Дэвид наверняка уже ехал в поезде. Сидел в купе бизнес-класса в выглаженной белой рубашке – не влажной, ведь я не была рядом и не могла ничего испортить, – черных брюках и отполированных до блеска туфлях. Перед глазами у него наверняка была развернута газета – как я надеялась, без моей фотографии, – а рядом стоял одноразовый стаканчик с кофе. Он ехал домой, чтобы увидеться со своей прекрасной женой, представлял себе новую, улучшенную Тедди с убранными волосами и накрашенными ногтями, со счастливой улыбкой дожидающуюся его в красивом чистом платье. Что ж, по крайней мере я попыталась причесаться. И на длинных ногтях по-прежнему был лак цвета розовых лепестков.

Быть может, Мауро вскоре позвонит и сообщит мне, что все прошло успешно, и принесет пленку, и я успею уничтожить ее до того, как Дэвид вернется домой после полудня, и тогда я смогу дожидаться его как идеальная супруга, поцелую, когда он придет, и мы сходим поужинать в «Джиджи Фаци» или «Цезарину» на мой день рождения, и выпьем за нас, и обсудим наше совместное будущее, как он и обещал.

Должно быть, предавшись мечтам, я уснула на диване, потому что в испуге соскочила от того, что в замочной скважине поворачивается ключ.

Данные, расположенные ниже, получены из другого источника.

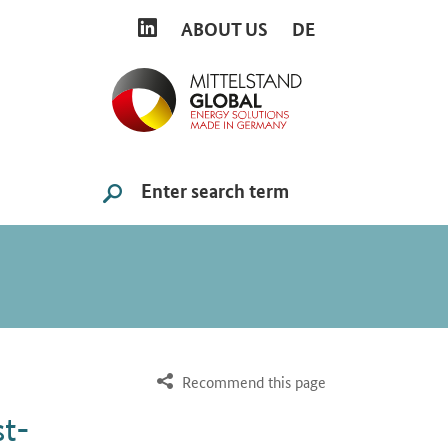
LINKEDIN
ABOUT US
DE
Search
SUCHE STARTEN
Recommend this page
st-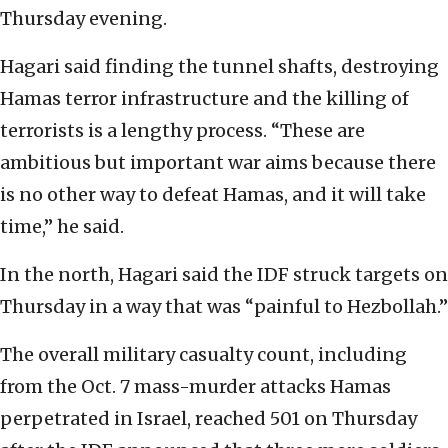
Thursday evening.
Hagari said finding the tunnel shafts, destroying
Hamas terror infrastructure and the killing of
terrorists is a lengthy process. “These are
ambitious but important war aims because there
is no other way to defeat Hamas, and it will take
time,” he said.
In the north, Hagari said the IDF struck targets on
Thursday in a way that was “painful to Hezbollah.”
The overall military casualty count, including
from the Oct. 7 mass-murder attacks Hamas
perpetrated in Israel, reached 501 on Thursday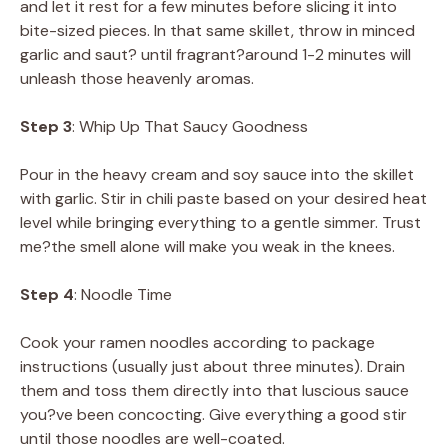
and let it rest for a few minutes before slicing it into
bite-sized pieces. In that same skillet, throw in minced
garlic and saut? until fragrant?around 1-2 minutes will
unleash those heavenly aromas.
Step 3
: Whip Up That Saucy Goodness
Pour in the heavy cream and soy sauce into the skillet
with garlic. Stir in chili paste based on your desired heat
level while bringing everything to a gentle simmer. Trust
me?the smell alone will make you weak in the knees.
Step 4
: Noodle Time
Cook your ramen noodles according to package
instructions (usually just about three minutes). Drain
them and toss them directly into that luscious sauce
you?ve been concocting. Give everything a good stir
until those noodles are well-coated.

Тяжелая деревянная дверь, ведущая с лестничной клетки в гостиную, медленно распахнулась.

Дэвид стоял в дверном проеме с букетом роз. Накрахмаленная белая рубашка не влажная. Глаза, моргающие за очками в роговой оправе, улыбка, обнажающая зубы, уши, порозовевшие от удовольствия, когда он вручил мне розы и длинную узкую коробочку, обернутую в белую бумагу.

Мне знакомы все футляры, в которых дарят украшения. Маленькая квадратная коробочка – для кольца, квадратная, но пошире – для браслета или часов, в форме куба – для пары сережек.

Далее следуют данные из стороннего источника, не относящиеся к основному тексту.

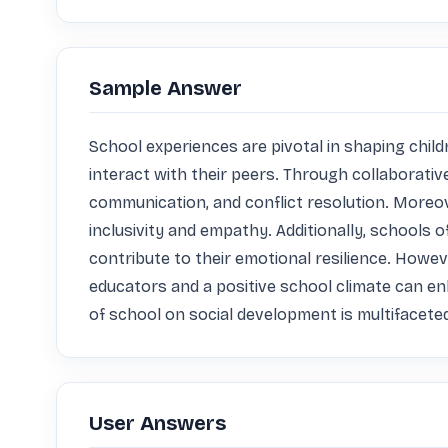
Sample Answer
School experiences are pivotal in shaping child
interact with their peers. Through collaborativ
communication, and conflict resolution. Moreove
inclusivity and empathy. Additionally, schools
contribute to their emotional resilience. Howeve
educators and a positive school climate can en
of school on social development is multifaceted,
User Answers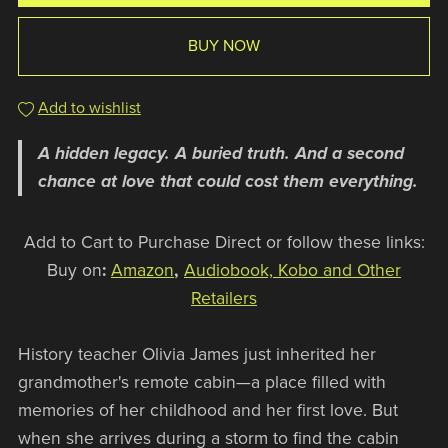
BUY NOW
Add to wishlist
A hidden legacy. A buried truth. And a second
chance at love that could cost them everything.
Add to Cart to Purchase Direct or follow these links:
Buy on
:
Amazon
,
Audiobook, Kobo and Other
Retailers
History teacher Olivia James just inherited her
grandmother's remote cabin—a place filled with
memories of her childhood and her first love. But
when she arrives during a storm to find the cabin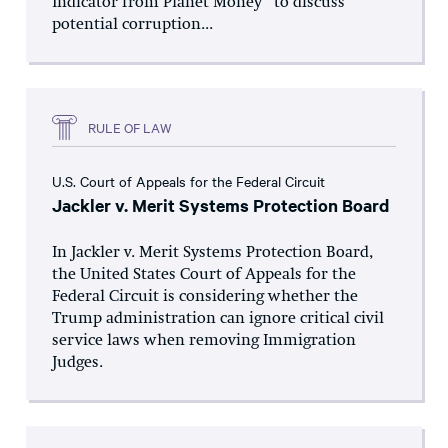
Indicator from Planet Money” to discuss
potential corruption...
RULE OF LAW
U.S. Court of Appeals for the Federal Circuit
Jackler v. Merit Systems Protection Board
In Jackler v. Merit Systems Protection Board,
the United States Court of Appeals for the
Federal Circuit is considering whether the
Trump administration can ignore critical civil
service laws when removing Immigration
Judges.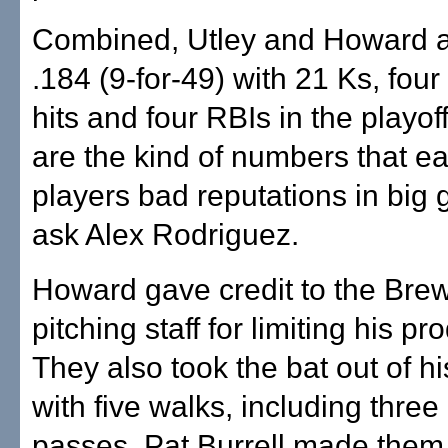
Combined, Utley and Howard ar
.184 (9-for-49) with 21 Ks, four
hits and four RBIs in the playof
are the kind of numbers that ea
players bad reputations in big
ask Alex Rodriguez.
Howard gave credit to the Brew
pitching staff for limiting his pr
They also took the bat out of h
with five walks, including three 
passes. Pat Burrell made them 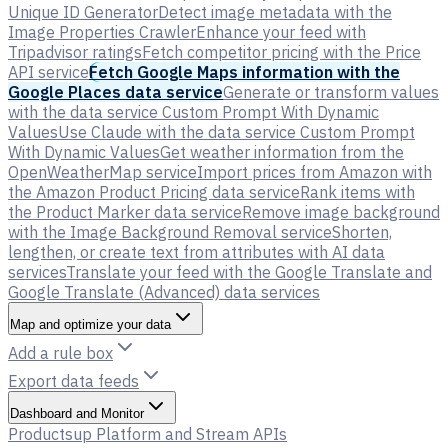
Unique ID Generator
Detect image metadata with the
Image Properties Crawler
Enhance your feed with
Tripadvisor ratings
Fetch competitor pricing with the Price
API service
Fetch Google Maps information with the
Google Places data service
Generate or transform values
with the data service Custom Prompt With Dynamic
Values
Use Claude with the data service Custom Prompt
With Dynamic Values
Get weather information from the
OpenWeatherMap service
Import prices from Amazon with
the Amazon Product Pricing data service
Rank items with
the Product Marker data service
Remove image background
with the Image Background Removal service
Shorten,
lengthen, or create text from attributes with AI data
services
Translate your feed with the Google Translate and
Google Translate (Advanced) data services
Map and optimize your data
Add a rule box
Export data feeds
Dashboard and Monitor
Productsup Platform and Stream APIs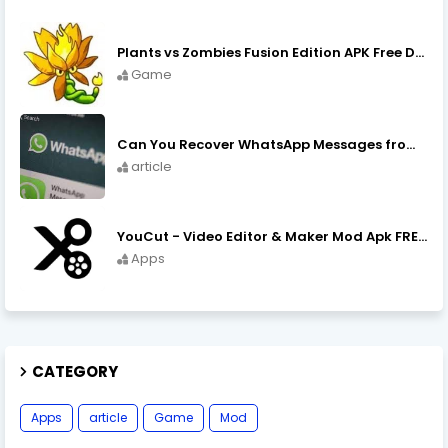
Plants vs Zombies Fusion Edition APK Free Download
Game
Can You Recover WhatsApp Messages from an Old Phone in 2024?
article
YouCut - Video Editor & Maker Mod Apk FREE Download YouCut Premium
Apps
CATEGORY
Apps
article
Game
Mod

Плоский прямоугольный футляр – для ожерелья.

– Из Милана, – сказал он. – Это тебе.

Я подцепила пальцем краешек бумаги и отклеила скотч. Развернула бумажную обертку, пригладила и сложила в несколько раз, не разорвав. Отложила в сторону.

– Ты так аккуратна, – заметил Дэвид и положил руку мне на спину. – Из тебя выйдет замечательная мать.

Я чувствовала, что он улыбается и что фраза не была брошена случайно – Дэвид намекал на то, что принял решение в отношении меня, – но я не смогла насладиться моментом, потому что почуяла неладное и, сняв обертку, поняла, что не ошиблась.

Передо мной была кожаная коробочка цвета «шампань». Bulgari. Я знала, что внутри украшение, но все равно ахнула, приподняв крышку.

Двойное жемчужное ожерелье, нежно поблескивающее на бархатной подушечке. Бриллиантовая застежка. Настоящий жемчуг, как будто наделенный собственным светом. И такие сияющие бриллианты, что от одного взгляда на них заслезились глаза.

Дэвид принял мою реакцию за восхищение и взял меня за руку.

– С наступающим днем рождения, медвежонок Тедди, – сказал он.